介绍
TCGA是癌症基因组分析中相当流行的数据库,针对里面数据的挖掘结果、软件工具发表了许多CNS文章,不过现在已经被整合进GDC数据平台了。虽然现在测序技术发展的很快,单个样本测序成本比较之前而言低了很多,但是对于单个课题组研究而言,对大量样本的测序成本还是有些难以承受。TCGA的数据集提供了一个很好的平台,我们既可以分析它衍生新的课题,也可以通过它为自己分析的结果佐证。今天的分析用的就是TCGA肺腺癌的数据集(TCGA-LUAD),可以点击这里进入UCSC的数据集资源库下载。
RNAseq的结果中包含了数万个基因的表达值,而我们往往感兴趣的只是少数。基于一些先验知识,我们可能想要查看某些基因之间的相关性如何,以辅助构想这些基因之间的关系模式是怎样的。一种非常直观的办法是对基因两两建立回归模型(线性回归或者广义线性回归)。这样需要画的图和构建的模型根据你想要查看基因数的变化会有很多变化,虽然可以通过循环之类的方式实现,但我并不推荐。懒人表示喜欢简单易懂的,有一种非常简约的办法:构造基因表达的相关系数矩阵,然后展示它。
R实现
下面看怎么用corrgram
包实现:
首先构建两个用来读写tsv
文件(table键分隔的文件,TCGA数据集以这种格式存储)的函数。
read.tsv <- function(file=file, header=TRUE, sep="t"){
return(read.table(file=file, header=header, sep=sep))}
write.tsv <- function(x,file, quote=FALSE, sep="t", row.names=FALSE, col.names=TRUE){
return(write.table(x=x, file=file, quote=quote, sep=sep,
row.names = row.names, col.names=col.names))
}
非常简单,就是封装了一下R本身自带的write.table
与read.table
函数。因为我并没有看到R自带tsv
文件处理的函数,所以封装了这两个函数,用起来更方便。
构建一个函数来实现展示基因表达量相关性的功能,它主要完成3件事情,根据输入参数提取出进行分析的数据集,将这个数据集作为参数传入corrgram
函数,然后将生成的图形输出。corrgram()
函数自动会对传入的数据集变量进行相关分析,然后生成图形,所以我们没必要在此之前用cor
函数处理。
需要传入函数的参数有6个,必要的有5个。所有参数的含义我已经用英文进行了注释说明(我的Rstudio用不了中文)。
简单解释一下,gene.list
是想要查看的基因集(最后只会找出RNAseq基因ID中能找到的);project_code
是项目代码,比如TCGA-LUAD
,这里也可以当job id设置,用以区分;project.clinical
与project.exp
就是临床信息数据集和RNA表达数据集(如果引用非TCGA数据集时变量名对不上,自己改下哈);outdir
设置输出文件目录;ID_transform
用来控制样本ID的转换,TCGA临床数据用的是-
分隔样本ID,而RNAseq结果中用的是.
分隔,所以需要转换。如果参考使用下面函数时有什么问题,争取自己动手改改,也可以文章下方留言。
因为RNAseq数据中包含的病人类型不一,所以在分析所有样本后,我增加提取癌症病人的代码,主要是原位瘤和转移瘤。前者在我见过的TCGA数据集肯定有,后面则不一定,所以用if
语句控制了下分析流程。
gene_exp.corr <- function(gene.list, project_code, project.clinical, project.exp, outdir, ID_transform=TRUE){
# Arguments:
# gene.list: a list of gene you want to analyze their expression correlation
# project_code: data project name or name you want to specify this analysis
# project.clinical: clinical information about samples, data.frame format
# project.exp: normalized gene expression (RNA seq) about samples, data.frame format
# ID_transform: sometimes clinical information use "-" as separate symbol for sample ID,
# we need it to be the same as it in project.exp data
# one sample ID example: in clinical information, one sample may be marked by "TCGA-3N-A9WB-06",
# in RNA seq data.set, this sample is "TCGA.3N.A9WB.06". If it is not, set ID_transform=FALSE.
# note: you need to install "corrgram" package before use this function
gene_exp.list <- subset(project.exp, sample%in%gene.list)
rownames(gene_exp.list) <- gene_exp.list[,1]

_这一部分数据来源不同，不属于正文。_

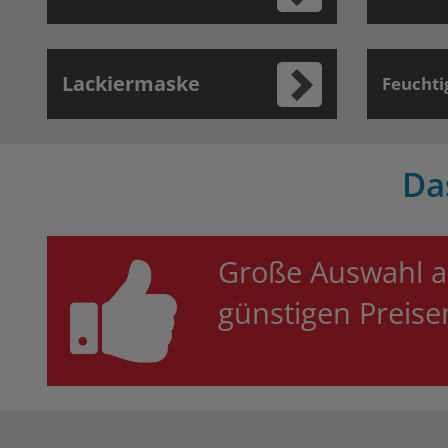
Lackiermaske
Feuchti
Da
Große Auswahl a
günstigen Preis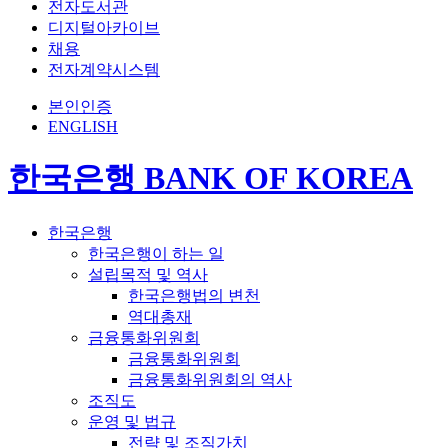
전자도서관
디지털아카이브
채용
전자계약시스템
본인인증
ENGLISH
한국은행 BANK OF KOREA
한국은행
한국은행이 하는 일
설립목적 및 역사
한국은행법의 변천
역대총재
금융통화위원회
금융통화위원회
금융통화위원회의 역사
조직도
운영 및 법규
전략 및 조직가치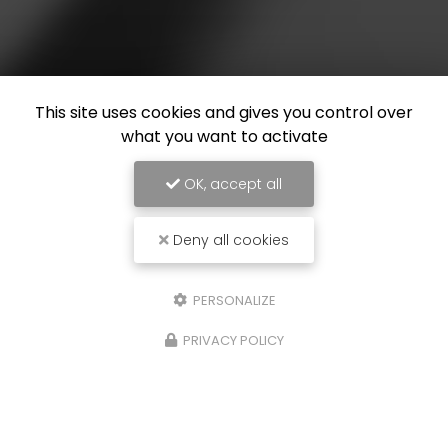
This site uses cookies and gives you control over
what you want to activate
OK, accept all
Deny all cookies
PERSONALIZE
PRIVACY POLICY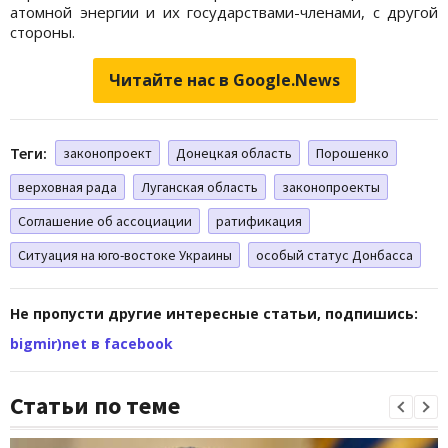
атомной энергии и их государствами-членами, с другой
стороны.
Читайте нас в Google.News
Теги:
законопроект
Донецкая область
Порошенко
верховная рада
Луганская область
законопроекты
Соглашение об ассоциации
ратификация
Ситуация на юго-востоке Украины
особый статус Донбасса
Не пропусти другие интересные статьи, подпишись:
bigmir)net в facebook
Статьи по теме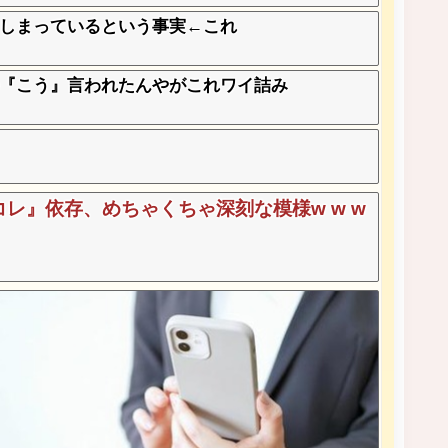
しまっているという事実←これ
『こう』言われたんやがこれワイ詰み
レ』依存、めちゃくちゃ深刻な模様w w w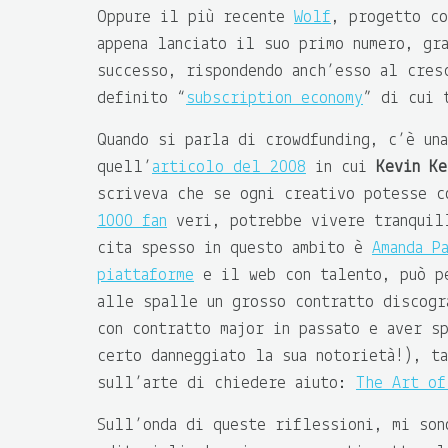
Oppure il più recente
Wolf
, progetto c
appena lanciato il suo primo numero, gra
successo, rispondendo anch’esso al cres
definito “
subscription economy
” di cui 
Quando si parla di crowdfunding, c’è un
quell’
articolo del 2008
in cui
Kevin K
scriveva che se ogni creativo potesse c
1000 fan
veri, potrebbe vivere tranquill
cita spesso in questo ambito è
Amanda P
piattaforme
e il web con talento, può pe
alle spalle un grosso contratto discogr
con contratto major in passato e aver sp
certo danneggiato la sua notorietà!), t
sull’arte di chiedere aiuto:
The Art of
Sull’onda di queste riflessioni, mi son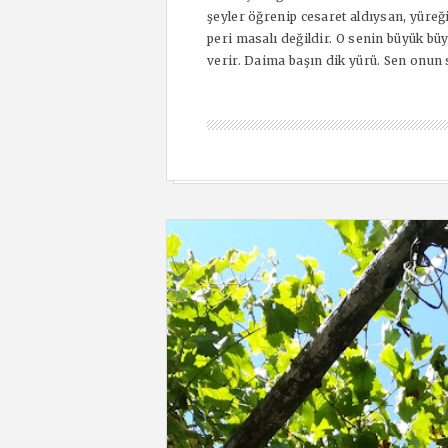
şeyler öğrenip cesaret aldıysan, yüre
peri masalı değildir. O senin büyük b
verir. Daima başın dik yürü. Sen onun s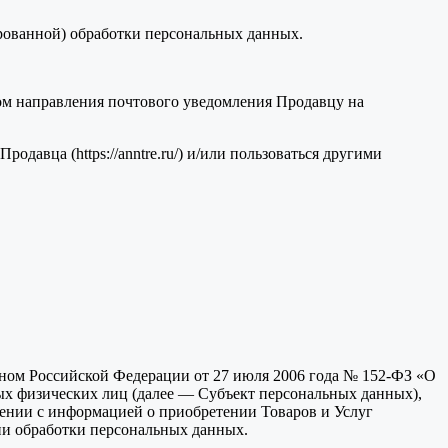
рованной) обработки персональных данных.
вом направления почтового уведомления Продавцу на
одавца (https://anntre.ru/) и/или пользоваться другими
оном Российской Федерации от 27 июля 2006 года № 152-ФЗ «О
ых физических лиц (далее — Субъект персональных данных),
лении с информацией о приобретении Товаров и Услуг
ии обработки персональных данных.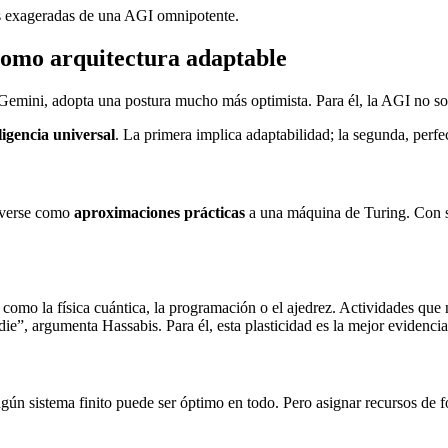
as exageradas de una AGI omnipotente.
 como arquitectura adaptable
emini, adopta una postura mucho más optimista. Para él, la AGI no solo
ligencia universal
. La primera implica adaptabilidad; la segunda, perfe
 verse como
aproximaciones prácticas
a una máquina de Turing. Con su
mo la física cuántica, la programación o el ajedrez. Actividades que n
e”, argumenta Hassabis. Para él, esta plasticidad es la mejor evidencia
gún sistema finito puede ser óptimo en todo. Pero asignar recursos de fo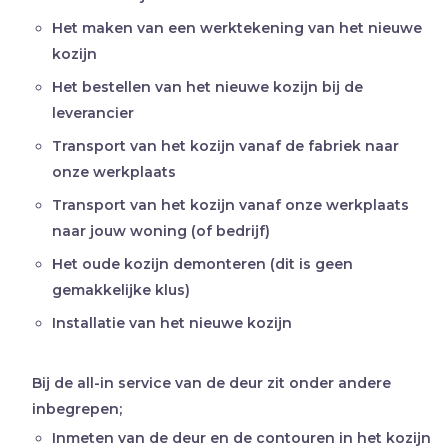
Het maken van een werktekening van het nieuwe
kozijn
Het bestellen van het nieuwe kozijn bij de
leverancier
Transport van het kozijn vanaf de fabriek naar
onze werkplaats
Transport van het kozijn vanaf onze werkplaats
naar jouw woning (of bedrijf)
Het oude kozijn demonteren (dit is geen
gemakkelijke klus)
Installatie van het nieuwe kozijn
Bij de all-in service van de deur zit onder andere
inbegrepen;
Inmeten van de deur en de contouren in het kozijn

gene_exp.list <- gene_exp.list[,-1]
gene_exp.list <- t(gene_exp.list)
library(corrgram)
if(ID_transform){
project.clinical$sampleID = gsub("-",".",project.clinical$sampleID, fixed = TRUE)
}
n.gene <- ncol(gene_exp.list)
# all samples
pdf(paste(outdir,project_code,"_all_sample_genelist_expression_corrgram.pdf", sep=""))
corrgram(gene_exp.list, lower.panel = panel.shade, order = TRUE,
upper.panel = panel.pie, text.panel = panel.txt,
main=paste("Corrgram of ", n.gene," Genes Expression in ", project_code, sep = ""))
dev.off()
# choose tumor sample
# table(project.clinical$sample_type)
primary_tumor <- "Primary Tumor"
Metast_tumor <- "Metastatic"
primary_tumor.id <- project.clinical[project.clinical$sample_type==primary_tumor,]$sampleID
Metast_tumor.id <- project.clinical[project.clinical$sample_type==Metast_tumor,]$sampleID
if(length(primary_tumor.id)<2 & length(Metast_tumor.id<2)){
stop("Maybe your data have something wrong. Please check it!")
}else{
if(length(primary_tumor.id)<2){
stop("I don't think it's reasonable that there are less than 2 primary tumor samples.")}
gene_exp.list.primary <- subset(gene_exp.list, rownames(gene_exp.list)%in%primary_tumor.id)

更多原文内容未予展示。